Em que outra região do mundo um governante perde uma perna na guerra e realiza um funeral com honras de Estado para sepultar, ele próprio, essa parte do corpo? Onde mais um presidente dedica vários minutos em rede nacional de TV para exaltar as supostas qualidades afrodisíacas da carne de porco? Ou onde um chefe de Estado foge do país e envia a renúncia por fax? Há bizarrices que parecem só ocorrer na América Latina.
Diversos livros de história já foram escritos sobre essa região que deu ao mundo caudilhos, ditadores, Messi, o primeiro papa do sul do mundo, entre tantos outros personagens, mas nenhum com o tom irônico, a pena perspicaz, o bom humor, o rigor jornalístico e a inteligência enciclopédica de Ariel Palácios.
O correspondente da GloboNews e apresentador da CBN, paranaense de Londrina radicado em Buenos Aires, supre essa lacuna com a obra "América Latina lado B", que chega às livrarias pela Globo Livros.

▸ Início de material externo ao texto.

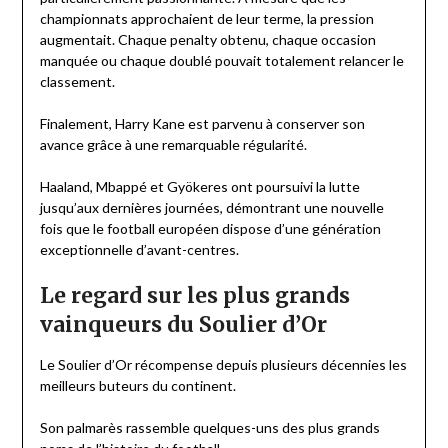
championnats approchaient de leur terme, la pression
augmentait. Chaque penalty obtenu, chaque occasion
manquée ou chaque doublé pouvait totalement relancer le
classement.
Finalement, Harry Kane est parvenu à conserver son
avance grâce à une remarquable régularité.
Haaland, Mbappé et Gyökeres ont poursuivi la lutte
jusqu’aux dernières journées, démontrant une nouvelle
fois que le football européen dispose d’une génération
exceptionnelle d’avant-centres.
Le regard sur les plus grands
vainqueurs du Soulier d’Or
Le Soulier d’Or récompense depuis plusieurs décennies les
meilleurs buteurs du continent.
Son palmarès rassemble quelques-uns des plus grands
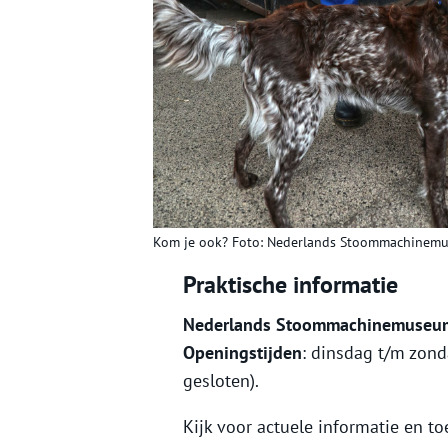
Kom je ook? Foto: Nederlands Stoommachinem
Praktische informatie
Nederlands Stoommachinemuseu
Openingstijden
: dinsdag t/m zond
gesloten).
Kijk voor actuele informatie en t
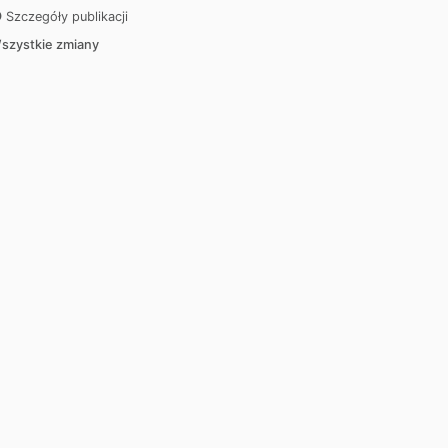
Szczegóły publikacji
szystkie zmiany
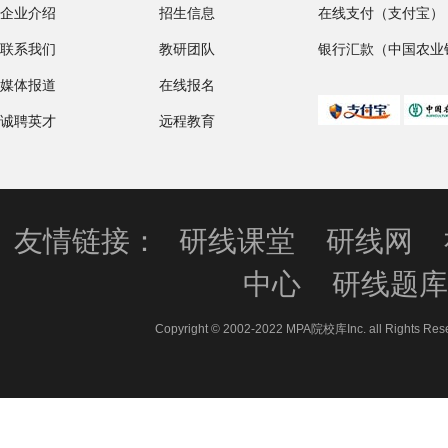
企业介绍
招生信息
在线支付（支付宝）
联系我们
教研团队
银行汇款（中国农业
媒体报道
在线报名
诚聘英才
远程教育
友情链接：
研线课堂
研线网
中心
研线题
Copyright © 2002-2022 MPA院校库Inc. all 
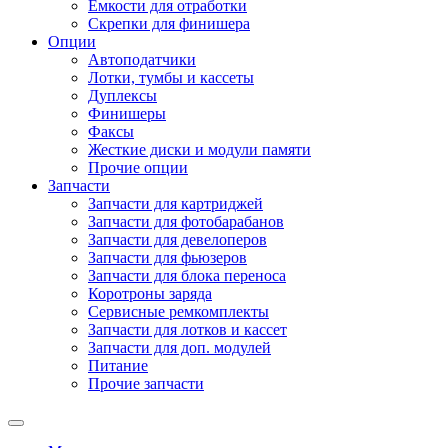
Емкости для отработки
Скрепки для финишера
Опции
Автоподатчики
Лотки, тумбы и кассеты
Дуплексы
Финишеры
Факсы
Жесткие диски и модули памяти
Прочие опции
Запчасти
Запчасти для картриджей
Запчасти для фотобарабанов
Запчасти для девелоперов
Запчасти для фьюзеров
Запчасти для блока переноса
Коротроны заряда
Сервисные ремкомплекты
Запчасти для лотков и кассет
Запчасти для доп. модулей
Питание
Прочие запчасти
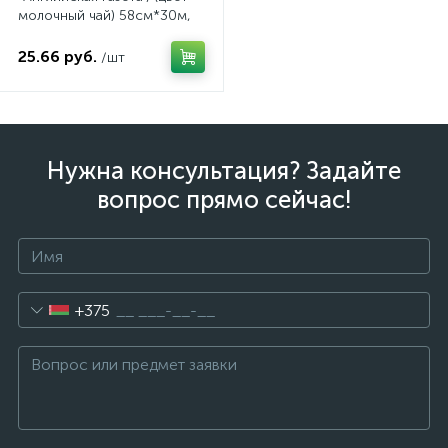
молочный чай) 58см*30м,
65мкм, арт. 202/04 30B
25.66 руб.
/шт
Нужна консультация? Задайте
вопрос прямо сейчас!
+375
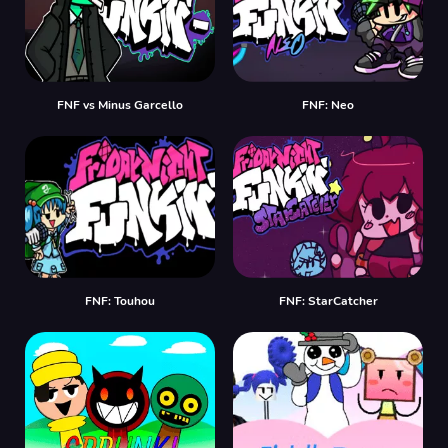
FNF vs Minus Garcello
FNF: Neo
FNF: Touhou
FNF: StarCatcher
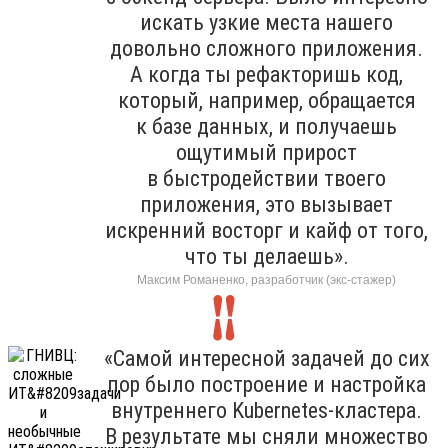
искать узкие места нашего
довольно сложного приложения.
А когда ты рефакторишь код,
который, например, обращается
к базе данных, и получаешь
ощутимый прирост
в быстродействии твоего
приложения, это вызывает
искренний восторг и кайф от того,
что ты делаешь».
Максим Романенко, разработчик (экс-стажер)
«Самой интересной задачей до сих
пор было построение и настройка
внутреннего Kubernetes-кластера.
В результате мы сняли множество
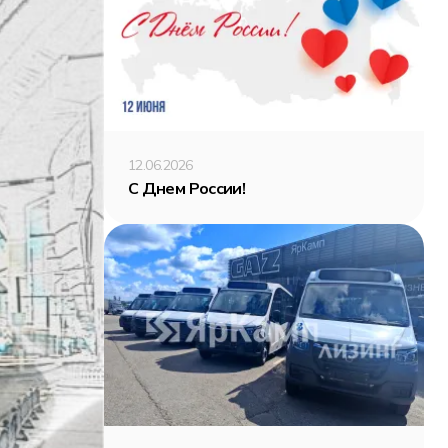
12.06.2026
С Днем России!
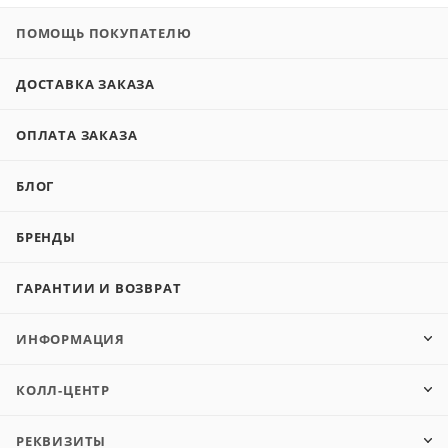
ПОМОЩЬ ПОКУПАТЕЛЮ
ДОСТАВКА ЗАКАЗА
ОПЛАТА ЗАКАЗА
БЛОГ
БРЕНДЫ
ГАРАНТИИ И ВОЗВРАТ
ИНФОРМАЦИЯ
КОЛЛ-ЦЕНТР
РЕКВИЗИТЫ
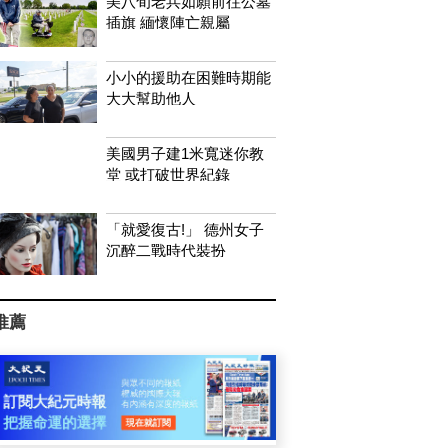
美八旬老兵如願前往公墓
插旗 緬懷陣亡親屬
小小的援助在困難時期能
大大幫助他人
美國男子建1米寬迷你教
堂 或打破世界紀錄
「就愛復古!」 德州女子
沉醉二戰時代裝扮
推薦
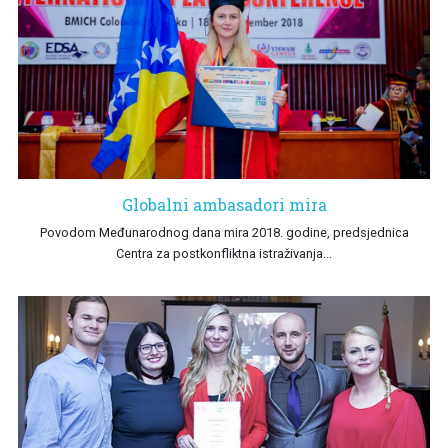
Globalni ambasadori mira
Povodom Međunarodnog dana mira 2018. godine, predsjednica
Centra za postkonfliktna istraživanja...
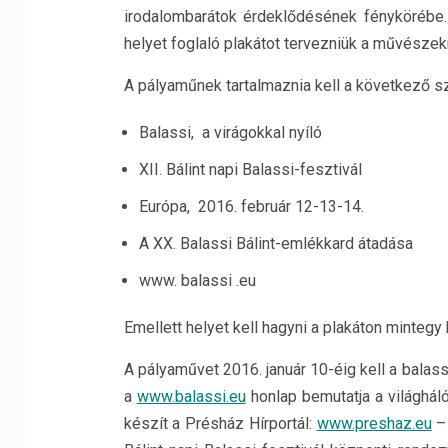
irodalombarátok érdeklődésének fénykörébe. 
helyet foglaló plakátot tervezniük a művészek
A pályaműnek tartalmaznia kell a következő s
Balassi, a virágokkal nyíló
XII. Bálint napi Balassi-fesztivál
Európa, 2016. február 12-13-14.
A XX. Balassi Bálint-emlékkard átadása
www. balassi .eu
Emellett helyet kell hagyni a plakáton mintegy
A pályaművet 2016. január 10-éig kell a balass
a
www.balassi.eu
honlap bemutatja a világhálón
készít a Présház Hírportál:
www.preshaz.eu
– 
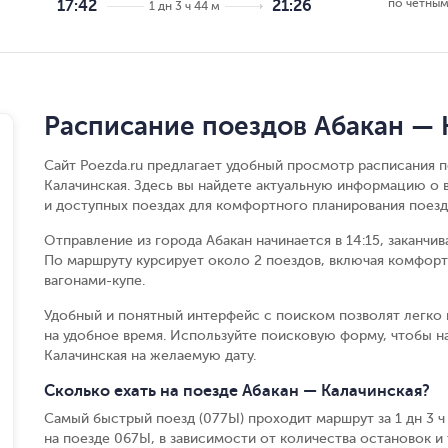
по чётным
17:42
21:26
1 дн 3 ч 44 м
Расписание поездов Абакан — 
Сайт Poezda.ru предлагает удобный просмотр расписания п
Калачинская. Здесь вы найдете актуальную информацию о 
и доступных поездах для комфортного планирования поезд
Отправление из города Абакан начинается в 14:15, заканчи
По маршруту курсирует около 2 поездов, включая комфорт
вагонами-купе.
Удобный и понятный интерфейс с поиском позволят легко 
на удобное время. Используйте поисковую форму, чтобы н
Калачинская на желаемую дату.
Сколько ехать на поезде Абакан — Калачинская?
Самый быстрый поезд (077Ы) проходит маршрут за 1 дн 3 ч 4
на поезде 067Ы, в зависимости от количества остановок и 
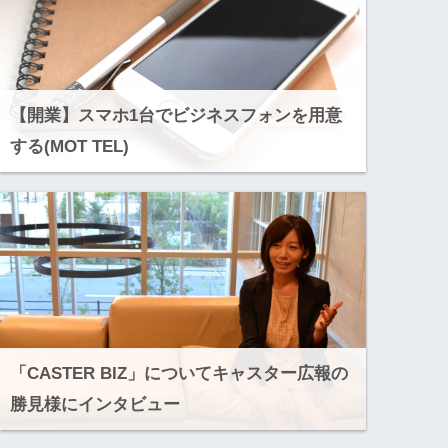
【開業】スマホ1台でビジネスフォンを用意
する(MOT TEL)
「CASTER BIZ」についてキャスター広報の
勝見様にインタビュー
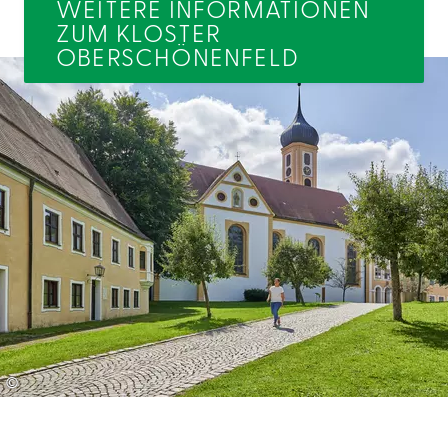
WEITERE INFORMATIONEN
ZUM KLOSTER
OBERSCHÖNENFELD
©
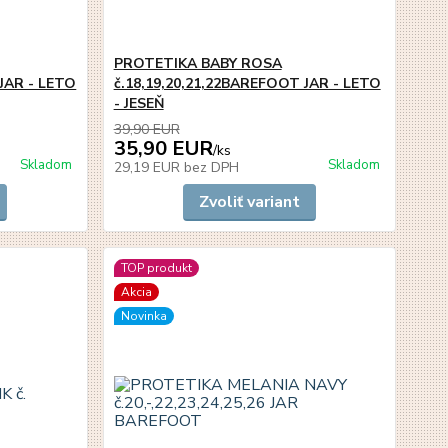
PROTETIKA BABY ROSA
 JAR - LETO
č.18,19,20,21,22BAREFOOT JAR - LETO
- JESEŇ
39,90 EUR
35,90 EUR
/
ks
Skladom
Skladom
29,19 EUR
bez DPH
Zvoliť variant
TOP produkt
Akcia
Novinka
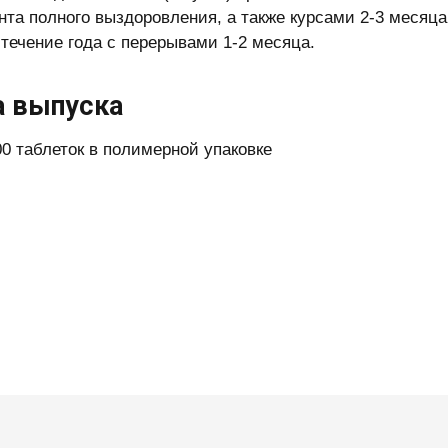
нта полного выздоровления, а также курсами 2-3 меся
 течение года с перерывами 1-2 месяца.
 выпуска
00 таблеток в полимерной упаковке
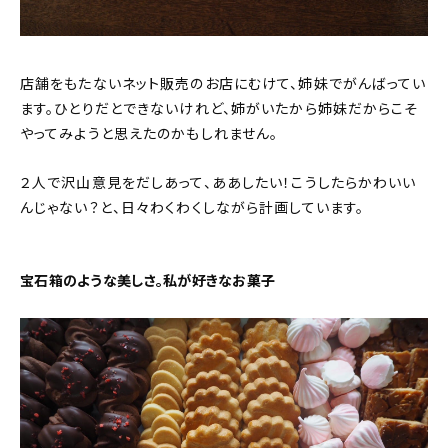
店舗をもたないネット販売のお店にむけて、姉妹でがんばってい
ます。ひとりだとできないけれど、姉がいたから姉妹だからこそ
やってみようと思えたのかもしれません。
２人で沢山意見をだしあって、ああしたい！こうしたらかわいい
んじゃない？と、日々わくわくしながら計画しています。
宝石箱のような美しさ。私が好きなお菓子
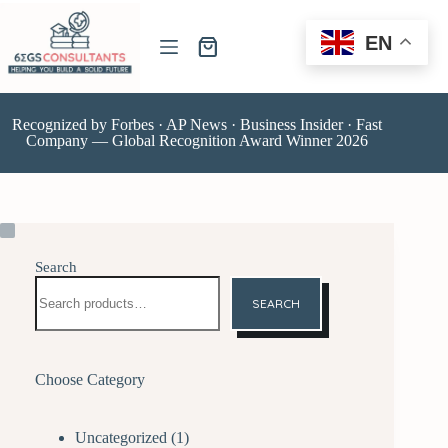
EN
Recognized by Forbes · AP News · Business Insider · Fast
Company — Global Recognition Award Winner 2026
Search
SEARCH
Choose Category
Uncategorized
1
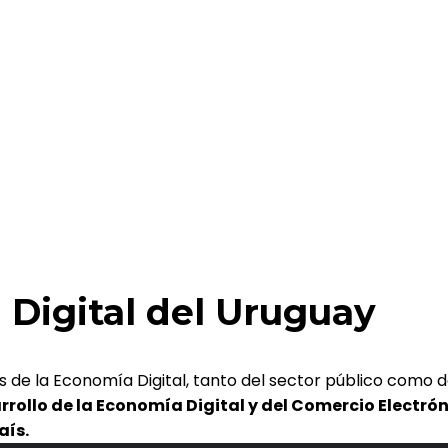
Digital del Uruguay
s de la Economía Digital, tanto del sector público como d
rrollo de la Economía Digital y del Comercio Electr
aís.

Com prefácio de Guga Chacra e posfácio de Nilson Klava, é uma obra imperdível. Há Crises sociais, violência, golpes militares e corrupção. Alberto Fujimori, Alfredo Stroessner, Carlos Menem, Hugo Chávez, Nicolás Maduro, Javier Milei... estão todos lá nas 446 páginas saborosas de serem lidas.
Alguns desses causos de um dos maiores conhecedores da América Latina Ariel contou à coluna. O resto só no livro. A seguir os principais trechos.
Você escolheu a ilustração de um militar para a capa do livro. Entre tantas semelhanças, ditadores e ditaduras também nos "hermanam"?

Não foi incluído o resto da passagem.